**What to work on:**
Going through the entries below, copy out each line that contains "JDBC".

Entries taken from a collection
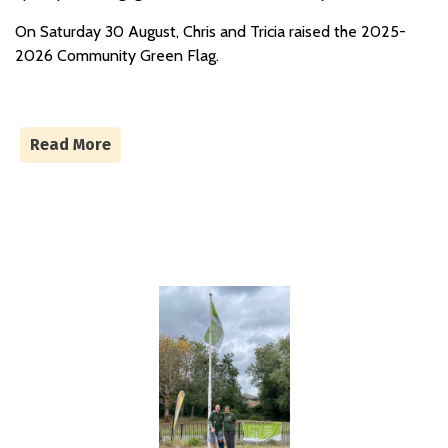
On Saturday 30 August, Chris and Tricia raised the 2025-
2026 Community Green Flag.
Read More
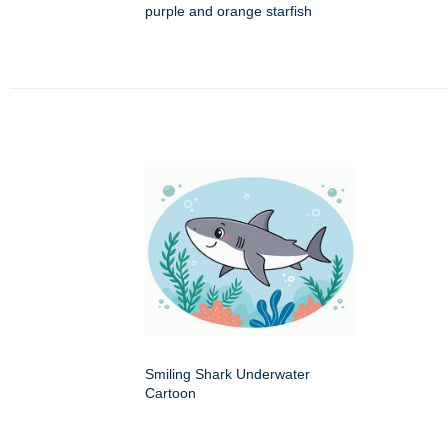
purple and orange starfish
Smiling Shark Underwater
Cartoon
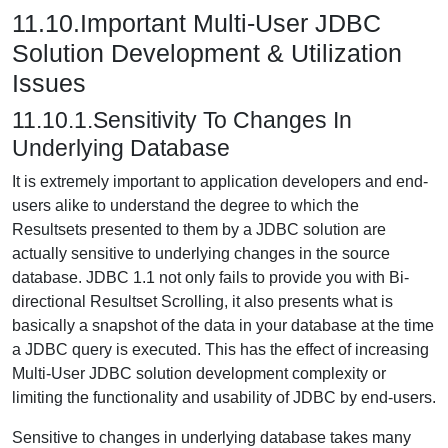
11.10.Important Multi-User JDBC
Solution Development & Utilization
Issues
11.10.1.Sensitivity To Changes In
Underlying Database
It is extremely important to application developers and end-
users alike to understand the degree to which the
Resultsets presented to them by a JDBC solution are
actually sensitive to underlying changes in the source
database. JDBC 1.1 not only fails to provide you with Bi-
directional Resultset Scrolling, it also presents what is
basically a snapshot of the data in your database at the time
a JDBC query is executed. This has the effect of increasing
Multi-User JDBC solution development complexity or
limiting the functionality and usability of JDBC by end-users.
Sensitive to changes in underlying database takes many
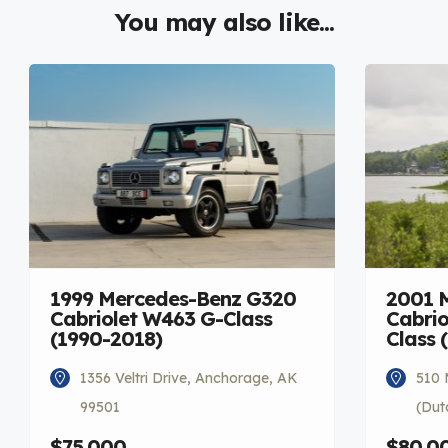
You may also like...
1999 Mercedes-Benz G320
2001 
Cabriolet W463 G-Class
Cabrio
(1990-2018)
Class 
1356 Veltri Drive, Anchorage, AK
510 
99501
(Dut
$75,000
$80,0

**Expected answer:**
11.10.Important Multi-User JDBC
Resultsets presented to them by a JDBC solution are
database. JDBC 1.1 not only fails to provide you with Bi-
a JDBC query is executed. This has the effect of increasing
Multi-User JDBC solution development complexity or
limiting the functionality and usability of JDBC by end-users.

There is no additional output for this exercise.